Ilustración del proceso de vitrificación de ovocitos.

Técnicas para Hombres

  • Criopreservación de semen: Es la opción más sencilla, económica y eficaz para los hombres. Consiste en la congelación de muestras de semen obtenidas antes de iniciar el tratamiento oncológico. Si la calidad seminal es buena, podría incluso intentarse el embarazo con inseminación artificial.
  • Criopreservación de tejido testicular: Método aún en investigación, consiste en la extracción, congelación y almacenamiento de tejido testicular para su uso futuro. Es la única opción para niños que no han alcanzado la pubertad.

Factores que Influyen en la Fertilidad y Consideraciones Adicionales

Varios factores pueden influir en cómo los tratamientos oncológicos afectan la fertilidad:

  • Tipo de cáncer y sus tratamientos: Algunos tipos de cáncer y tratamientos son más gonadotóxicos que otros.
  • Edad del paciente: Las mujeres y hombres jóvenes tienen mayor probabilidad de recuperación.
  • Dosis y duración del tratamiento: Dosis acumuladas más altas y tratamientos más prolongados suelen causar mayor daño.
  • Estado de la fertilidad previo al tratamiento: Las condiciones de fertilidad preexistentes pueden influir en el resultado.
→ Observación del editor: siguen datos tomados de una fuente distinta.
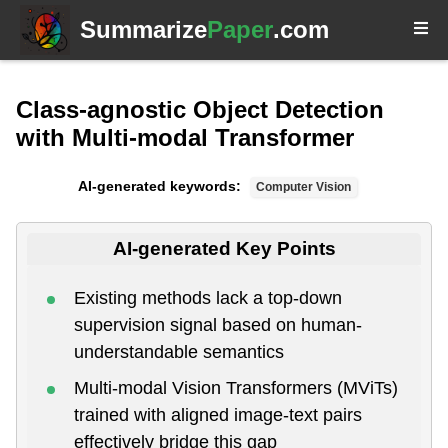
Summarize
Paper
.com
Class-agnostic Object Detection
with Multi-modal Transformer
AI-generated keywords:
Computer Vision
AI-generated Key Points
Existing methods lack a top-down
supervision signal based on human-
understandable semantics
Multi-modal Vision Transformers (MViTs)
trained with aligned image-text pairs
effectively bridge this gap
Es fundamental que los pacientes oncológicos hablen con su equipo médico sobre los posibles efectos en su fertilidad y las opciones de preservación disponibles antes de comenzar cualquier tratamiento. La colaboración entre oncólogos y especialistas en reproducción asistida es clave para ofrecer una atención integral.

Preservación de la fertilidad en pacientes oncológicos - Dra. Verónica Legidos

Aunque la curación del cáncer es el objetivo principal, la medicina reproductiva actual ofrece herramientas valiosas para que los pacientes puedan planificar su futuro y la posibilidad de tener descendencia después de superar la enfermedad.